Which of the following best describes the Sectoral Model of data protection?
a. A framework in which laws govern the collection, use and disclosure of personal data, and a data protection authority provides oversight and guidance.
b. A framework in which companies are required to comply with specific regulatory requirements to safeguard personal information; and are examined and rated on a periodic basis by a federal regulator.

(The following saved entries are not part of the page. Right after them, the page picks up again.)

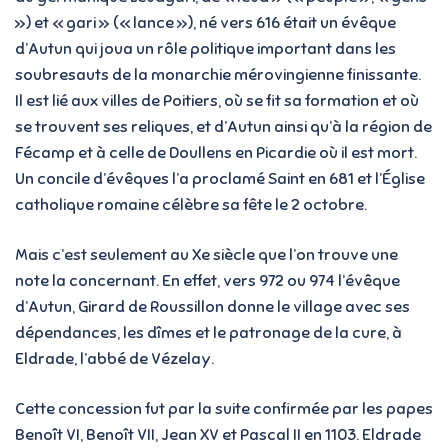
») et « gari » (« lance »), né vers 616 était un évêque
d’Autun qui joua un rôle politique important dans les
soubresauts de la monarchie mérovingienne finissante.
Il est lié aux villes de Poitiers, où se fit sa formation et où
se trouvent ses reliques, et d’Autun ainsi qu’à la région de
Fécamp et à celle de Doullens en Picardie où il est mort.
Un concile d’évêques l’a proclamé Saint en 681 et l’Église
catholique romaine célèbre sa fête le 2 octobre.
Mais c’est seulement au Xe siècle que l’on trouve une
note la concernant. En effet, vers 972 ou 974 l’évêque
d’Autun, Girard de Roussillon donne le village avec ses
dépendances, les dîmes et le patronage de la cure, à
Eldrade, l’abbé de Vézelay.
Cette concession fut par la suite confirmée par les papes
Benoît VI, Benoît VII, Jean XV et Pascal II en 1103. Eldrade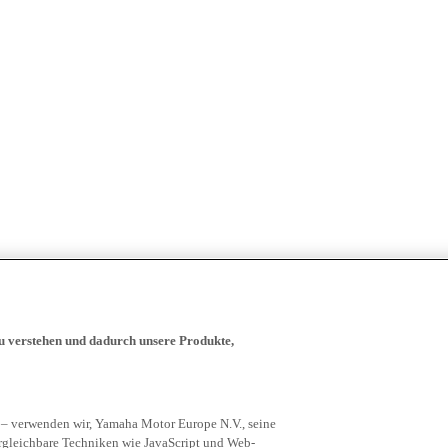
zu verstehen und dadurch unsere Produkte,
 – verwenden wir, Yamaha Motor Europe N.V., seine
rgleichbare Techniken wie JavaScript und Web-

c. A framework that protects personal information through laws that address a specific industry.
d. None of the above.
c. A framework that protects personal information through laws that address a specific industry.
Which of the following best describes the features of Self-Regulatory and Co-Regulatory models of data protection?
a. Nongovernment institutions protect personal information through the use of best practices, and a data protection authority provides oversight and guidance.
b. A combination of both government and nongovernment institutions protect personal information through the use of enforceable codes or codes of best practices, which may sometimes include a general data protection law.
c. A framework in which laws govern the collection, use and disclosure of personal data, and a data protection authority provides oversight and guidance.
d. None of the above.
b. A combination of both government and nongovernment institutions protect personal information through the use of enforceable codes or codes of best practices, which may sometimes include a general data protection law.